December 3, 2010 | by Andrew Kameka
Skype is a leader in video chat, but it hasn’t been available on Android since the company’s spat with third-party client Fring. After Nimbuzz was asked to remove Skype from its application months later, I suggested that Skype was embracing a business strategy built on control and exclusivity.
Could mobile video chat be part of that strategy?
GigaOM Mobile’s Ryan Lawler reports that Skype is adding 20-30 members to its mobile engineering team, though the company obviously didn’t reveal why. But Lawler, like any sane person would, can’t help but suggest that this could be Skype adding manpower to build video chat into its mobile applications.

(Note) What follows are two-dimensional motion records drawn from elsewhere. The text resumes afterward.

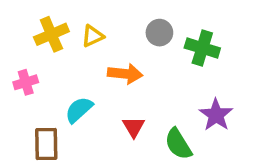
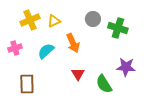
orange arrow: (125, 74) -> (73, 43), turned 60
cyan semicircle: (79, 110) -> (46, 51), moved
purple star: (216, 115) -> (126, 67), turned -30

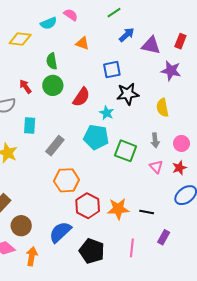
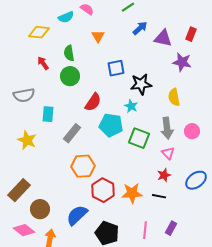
orange triangle: (82, 43) -> (98, 36), turned 40
blue square: (112, 70) -> (116, 68), moved
red arrow: (25, 86) -> (43, 63), moved
red semicircle: (81, 97) -> (93, 102), moved
cyan star: (107, 113) -> (131, 106), moved
gray arrow: (155, 140) -> (167, 128), size x1.5
red star: (179, 168) -> (164, 175), moved
purple rectangle: (164, 237) -> (171, 228), moved

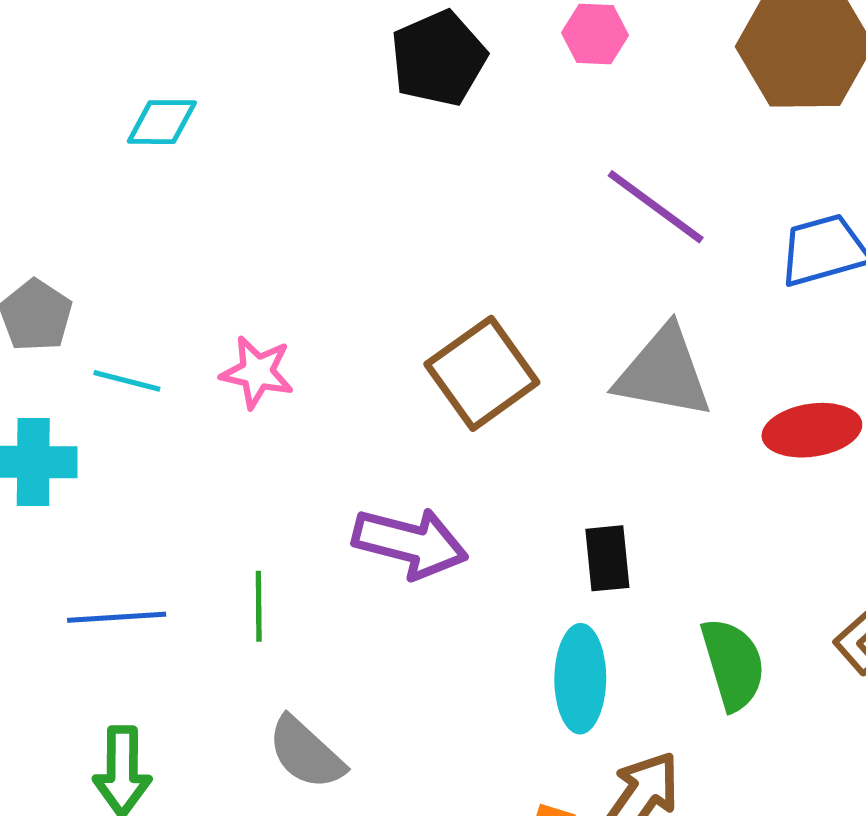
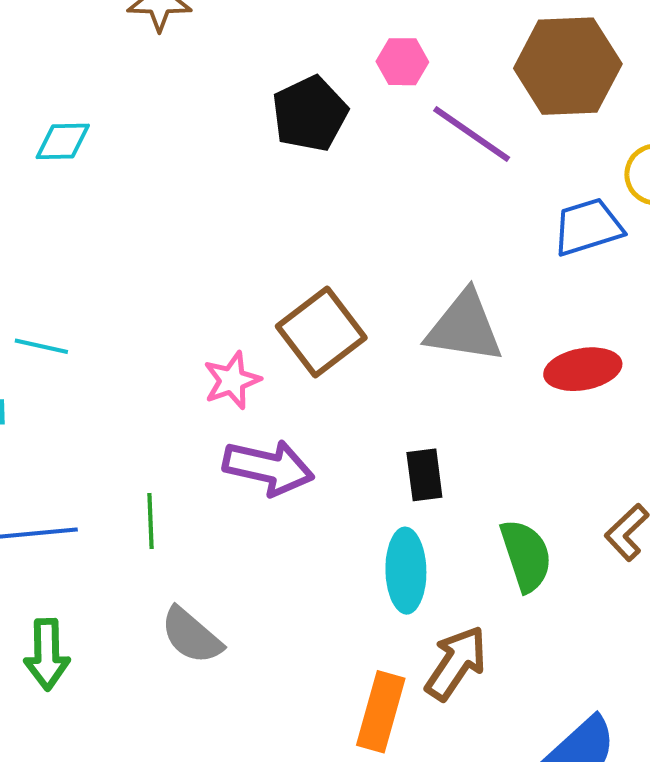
black pentagon: (438, 58) -> (310, 114), moved
purple line: (656, 207) -> (472, 134), moved
pink star: (257, 372) -> (232, 380), moved, turned -30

Skype video chat is an in-demand service, with 4 out of 10 calls on the desktop being video-based. However, the absence of a video chat client has become increasingly frustrating in an era where front-facing cameras are appearing on popular smartphones. A video demo I made of Skype mobile-to-desktop amassed more than 100,000 views, and the Androinica YouTube account has been cluttered with comments and messages from people asking how to do it since Fring was blocked from accessing Skype.
The recent wave of hiring could just be that Skype needs more people to increase compatibility of its voice-calling apps. The Android version is currently inaccessible to about 17% of Android users, and there is currently no app for Windows Phone 7. But it’s also possible that Skype recognized the growing demand and potential value of mobile video calling. Hiring 20 new engineers could accelerate Skype’s attempt to catch-up to Fuze, Yahoo! and other competitors.
Skype claimed back in May that it planned to “set the bar” on video calls and do it this year, but the clock is running out. Let’s hope they meet their timeline.